Contagiante, a trilha sonora envolve o filme numa atmosfera de anos 60 que tem tudo para agradar tanto aos jovens da época quanto aos de hoje .Atual ídolo teen, Zac Efron, o astro de High School Musical confirma seu talento para musicais e é um herói romântico na medida certa .
John Travolta é merecedor de uma consideração a parte. É com Divine de saudosa memória, a Edna Turnblad do filme de John Waters, o protótipo da mãe amorosa que ama filha e marido mais do que a si mesma. Vítima de sua inibição por ser obesa, Edna não sai de casa, a menos que a situação o exija, ou seja , algo vital para sua adorada filha. Tendo engordado 15 kg para a composição do papel, Travolta se encaixa na categoria dos atores que levam sua profissão e as exigências de um personagem às últimas conseqüencias .Vale lembrar Marlon Brando, irreconhecível em “Apocalyse Now” de Francis Ford Coppola, Robert de Niro em “Touro Indomável” de Martin Scorcese, Charlize Theron em “Monster”, Renée Zellweiger em “O Diário de Bridget Jones” entre outros . Abstraindo-se que se sabe tratar-se de Travolta, Edna poderia perfeitamente passar por uma mulher , imensamente farta sim, mas de amor.
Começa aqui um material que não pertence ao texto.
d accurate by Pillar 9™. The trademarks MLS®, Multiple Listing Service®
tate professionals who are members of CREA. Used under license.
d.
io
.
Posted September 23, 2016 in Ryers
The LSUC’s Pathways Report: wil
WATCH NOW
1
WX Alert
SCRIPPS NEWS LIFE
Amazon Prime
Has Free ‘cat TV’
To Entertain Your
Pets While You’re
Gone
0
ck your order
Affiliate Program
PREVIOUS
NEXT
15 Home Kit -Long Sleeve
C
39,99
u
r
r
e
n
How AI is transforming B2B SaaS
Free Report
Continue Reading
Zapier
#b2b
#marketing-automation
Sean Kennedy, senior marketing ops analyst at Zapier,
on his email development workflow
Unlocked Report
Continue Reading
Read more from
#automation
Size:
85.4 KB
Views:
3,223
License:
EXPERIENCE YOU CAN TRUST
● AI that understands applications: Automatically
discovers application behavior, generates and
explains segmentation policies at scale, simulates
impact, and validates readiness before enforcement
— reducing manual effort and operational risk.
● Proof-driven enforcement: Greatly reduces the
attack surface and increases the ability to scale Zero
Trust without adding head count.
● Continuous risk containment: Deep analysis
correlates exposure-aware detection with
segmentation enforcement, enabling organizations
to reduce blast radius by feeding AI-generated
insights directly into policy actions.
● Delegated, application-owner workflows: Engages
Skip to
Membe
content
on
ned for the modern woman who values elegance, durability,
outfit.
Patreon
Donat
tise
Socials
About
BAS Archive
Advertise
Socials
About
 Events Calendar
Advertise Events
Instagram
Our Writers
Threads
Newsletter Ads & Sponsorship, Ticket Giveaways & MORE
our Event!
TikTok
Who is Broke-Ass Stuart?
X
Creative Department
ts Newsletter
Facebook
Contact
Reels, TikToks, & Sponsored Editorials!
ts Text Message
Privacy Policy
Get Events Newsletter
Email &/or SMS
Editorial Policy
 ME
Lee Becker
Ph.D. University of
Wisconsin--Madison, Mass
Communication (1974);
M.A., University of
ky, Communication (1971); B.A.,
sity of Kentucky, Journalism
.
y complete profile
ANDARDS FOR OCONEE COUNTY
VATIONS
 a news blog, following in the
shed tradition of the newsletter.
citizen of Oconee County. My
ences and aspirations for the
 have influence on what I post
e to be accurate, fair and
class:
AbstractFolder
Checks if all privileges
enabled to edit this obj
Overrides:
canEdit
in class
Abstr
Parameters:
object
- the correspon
O número musical encabeçado por Queen Latifah, diga-se de passagem com seus cabelos clareados, arranca lágrimas sem pieguice, traduzindo a postura resistente e combativa daqueles que o racismo não consegue enfraquecer.
No elenco ainda Alysson Janney, Amanda Bynes e James Marsden completam “Hairspray – Em Busca da Fama”, obra que tem todos os elementos para se tornar, uma coqueluche como se diria nos anos 60, nesta primavera que se anuncia.